Linux kernel source tree
Go to file
Yu Zhao b1f202060a mm: remap unused subpages to shared zeropage when splitting isolated thp
Patch series "mm: split underused THPs", v5.

The current upstream default policy for THP is always.  However, Meta uses
madvise in production as the current THP=always policy vastly
overprovisions THPs in sparsely accessed memory areas, resulting in
excessive memory pressure and premature OOM killing.  Using madvise +
relying on khugepaged has certain drawbacks over THP=always.  Using
madvise hints mean THPs aren't "transparent" and require userspace
changes.  Waiting for khugepaged to scan memory and collapse pages into
THP can be slow and unpredictable in terms of performance (i.e.  you dont
know when the collapse will happen), while production environments require
predictable performance.  If there is enough memory available, its better
for both performance and predictability to have a THP from fault time,
i.e.  THP=always rather than wait for khugepaged to collapse it, and deal
with sparsely populated THPs when the system is running out of memory.

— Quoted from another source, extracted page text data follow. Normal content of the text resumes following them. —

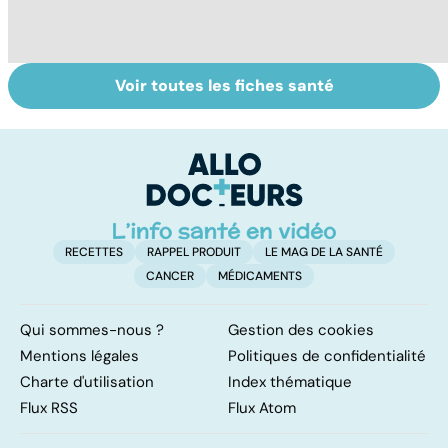
Voir toutes les fiches santé
Tout savoir sur
Inflammation des
Su
les infections
amygdales : que
le
pulmonaires
faire en cas
l'
d'angine ?
RECETTES
RAPPEL PRODUIT
LE MAG DE LA SANTÉ
CANCER
MÉDICAMENTS
Qui sommes-nous ?
Gestion des cookies
Mentions légales
Politiques de confidentialité
Charte d'utilisation
Index thématique
Flux RSS
Flux Atom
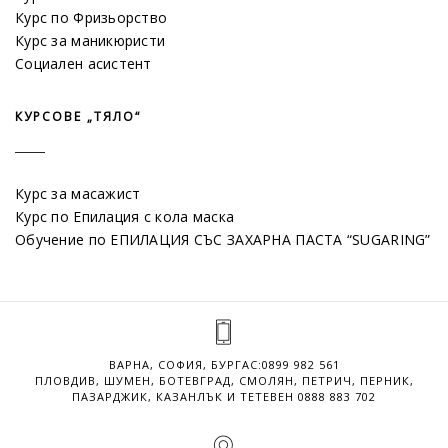
Курс по Фризьорство
Курс за маникюристи
Социален асистент
КУРСОВЕ „ТЯЛО“
Курс за масажист
Курс по Епилация с кола маска
Oбучение по ЕПИЛАЦИЯ СЪС ЗАХАРНА ПАСТА “SUGARING”
ВАРНА, СОФИЯ, БУРГАС:
0899 982 561
ПЛОВДИВ, ШУМЕН, БОТЕВГРАД, СМОЛЯН, ПЕТРИЧ, ПЕРНИК,
ПАЗАРДЖИК, КАЗАНЛЪК И ТЕТЕВЕН
0888 883 702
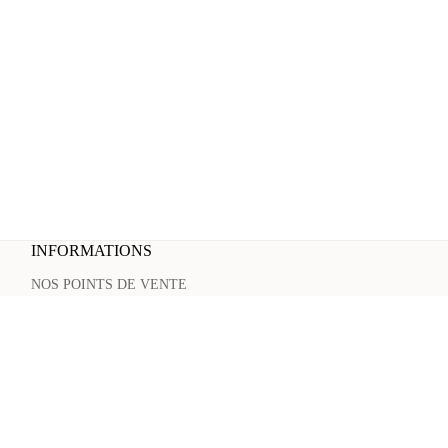
INFORMATIONS
NOS POINTS DE VENTE
MENTIONS LÉGALES
CONDITION GÉNÉRALES DE VENTE
POLITIQUE DE CONFIDENTIALITÉ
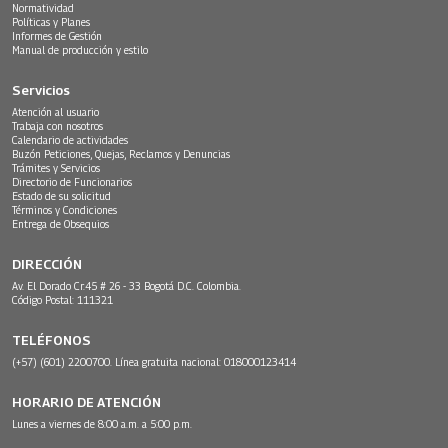
Normatividad
Políticas y Planes
Informes de Gestión
Manual de producción y estilo
Servicios
Atención al usuario
Trabaja con nosotros
Calendario de actividades
Buzón Peticiones, Quejas, Reclamos y Denuncias
Trámites y Servicios
Directorio de Funcionarios
Estado de su solicitud
Términos y Condiciones
Entrega de Obsequios
DIRECCIÓN
Av. El Dorado Cr.45 # 26 - 33 Bogotá D.C. Colombia.
Código Postal: 111321
TELÉFONOS
(+57) (601) 2200700. Línea gratuita nacional: 018000123414
HORARIO DE ATENCIÓN
Lunes a viernes de 8:00 a.m. a 5:00 p.m.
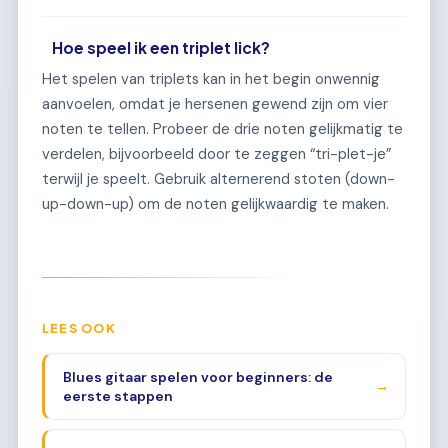
Hoe speel ik een triplet lick?
Het spelen van triplets kan in het begin onwennig
aanvoelen, omdat je hersenen gewend zijn om vier
noten te tellen. Probeer de drie noten gelijkmatig te
verdelen, bijvoorbeeld door te zeggen “tri-plet-je”
terwijl je speelt. Gebruik alternerend stoten (down-
up-down-up) om de noten gelijkwaardig te maken.
LEES OOK
Blues gitaar spelen voor beginners: de
→
eerste stappen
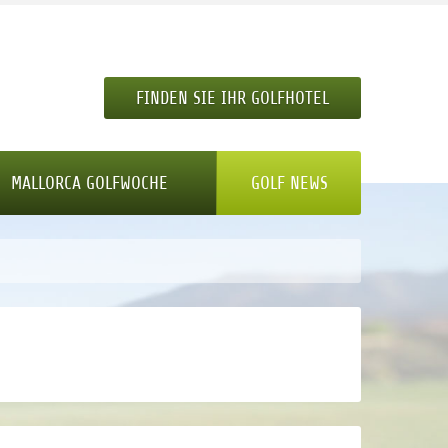
FINDEN SIE IHR GOLFHOTEL
MALLORCA GOLFWOCHE
GOLF NEWS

This patch series is an attempt to mitigate the issue of running out of
memory when THP is always enabled.  During runtime whenever a THP is being
faulted in or collapsed by khugepaged, the THP is added to a list. 
Whenever memory reclaim happens, the kernel runs the deferred_split
shrinker which goes through the list and checks if the THP was underused,
i.e.  how many of the base 4K pages of the entire THP were zero-filled. 
If this number goes above a certain threshold, the shrinker will attempt
to split that THP.  Then at remap time, the pages that were zero-filled
are mapped to the shared zeropage, hence saving memory.  This method
avoids the downside of wasting memory in areas where THP is sparsely
filled when THP is always enabled, while still providing the upside THPs
like reduced TLB misses without having to use madvise.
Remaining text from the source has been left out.